Authorities Charge Cryptocurrency Operators With Massive Fraud

   2019-03-08 21:03

U.S. prosecutors and law enforcement officers in New York on Friday announced that they had filed criminal charges against the leaders of a pyramid scheme that sold “fraudulent cryptocurrency” to unsuspecting investors.

Authorities from the Southern District of New York and the New York District Attorney, the investigative arm of the IRS and the FBI said that OneCoin founders Konstantin Ignatov and his older sister Ruja Ignatova stole billions of dollars from consumers through “a multi-level marketing network” they launched in 2014.



The 33-year-old Ignatov, who was arrested at Los Angeles International Airport on March 6, faces a wire fraud conspiracy charge. The 38-year-old Ignatova, who has been at large since disappearing from public view in October 2017, faces wire fraud, securities fraud and conspiracy to commit money laundering. Each charge carries a maximum 20-year sentence.

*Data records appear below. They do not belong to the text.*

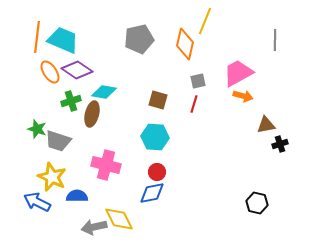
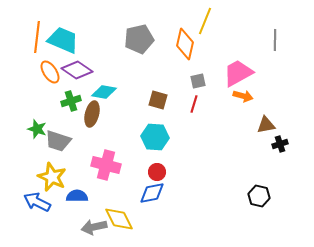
black hexagon: moved 2 px right, 7 px up
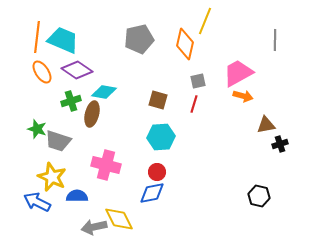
orange ellipse: moved 8 px left
cyan hexagon: moved 6 px right; rotated 8 degrees counterclockwise
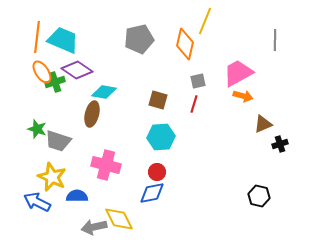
green cross: moved 16 px left, 19 px up
brown triangle: moved 3 px left, 1 px up; rotated 12 degrees counterclockwise
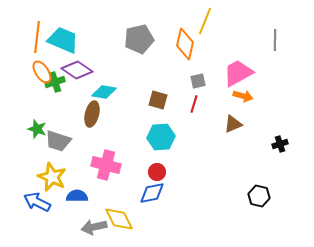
brown triangle: moved 30 px left
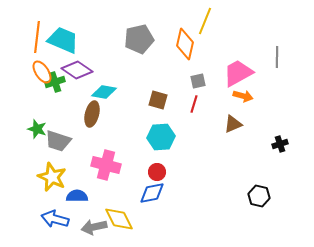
gray line: moved 2 px right, 17 px down
blue arrow: moved 18 px right, 17 px down; rotated 12 degrees counterclockwise
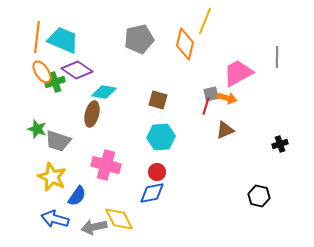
gray square: moved 13 px right, 13 px down
orange arrow: moved 16 px left, 2 px down
red line: moved 12 px right, 2 px down
brown triangle: moved 8 px left, 6 px down
blue semicircle: rotated 125 degrees clockwise
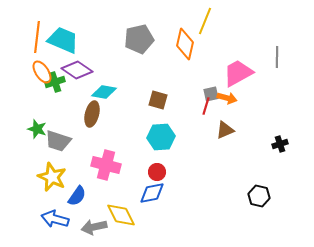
yellow diamond: moved 2 px right, 4 px up
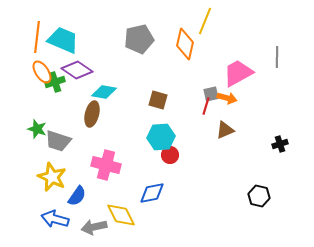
red circle: moved 13 px right, 17 px up
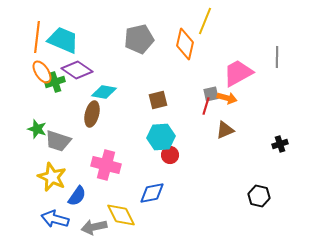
brown square: rotated 30 degrees counterclockwise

“As alleged, these defendants created a multibillion-dollar ‘cryptocurrency’ company based completely on lies and deceit,” Manhattan U.S. Attorney Geoffrey S. Berman said in a statement. “They promised big returns and minimal risk, but, as alleged, this business was a pyramid scheme based on smoke and mirrors more than zeroes and ones. Investors were victimized while the defendants got rich.”

Cryptocurrency has been slowing making its way into the mainstream, but has also been dogged by concerns about its misuse and vulnerability. Yet Rafael Yakobi, a partner at the Crypto Lawyers group, a San Diego-based law firm, said that while he was “impressed by the size of the conspiracy,” the indictment was an isolated event that wasn’t representative of legitimate coin offerings or the wider crypto industry.

“Legitimately decentralized cryptocurrencies are not susceptible to these types of schemes because if sufficiently decentralized, no individual can collect the money and run away with it,” Yakobi said.

He added that investors should treat cryptocurrency with the same care as other investments. “Investors have to be responsible for their decisions,” Yakobi said.

According to the indictment, OneCoin members recruited others to purchase cryptocurrency packages. The structure enabled OneCoin to develop a huge network that may have totaled more than three million members.

Bulgaria-based OneCoin claimed that it mined cryptocurrency using servers that the company operated and that the value of OneCoin was based on market supply and demand. OneCoin was worth less than a dollar, but as of January 2019, OneCoin had a value of over $30. But investigators said that OneCoin itself determined the value of a token and that it did no cryptocurrency mining.

Cryptocurrency mining is a process by which individuals use special software to solve math problems and record cryptocurrency transactions on a virtual ledger. These so-called cryptocurrency miners earn tokens for their efforts.

Investigators say that Ignatova created OneCoin, which continues to operate, to defraud investors.

Investigators found that between the fourth quarter of 2014 and the third quarter of 2016 alone, OneCoin Ltd. generated approximately $4 billion in sales revenue and earned “profits” of over $2.5 billion.

“This is an old scam with a virtual twist,” IRS Special Agent in Charge John R. Tafur said in the press release. “As alleged in court documents, the cryptocurrency OneCoin was established for the sole purpose of defrauding investors. Ignatov and Ignatova allegedly convinced victims to invest in OneCoin based on complete lies about the virtual currency.”

A third defendant, Mark S. Scott, also faces a money laundering charge related to the scheme. Scott, who is a former partner in a U.S. law firm, is accused of laundering more than $400 million through purported investment funds that had bank accounts at financial services firms in several countries, including the Cayman Islands and the Republic of Ireland.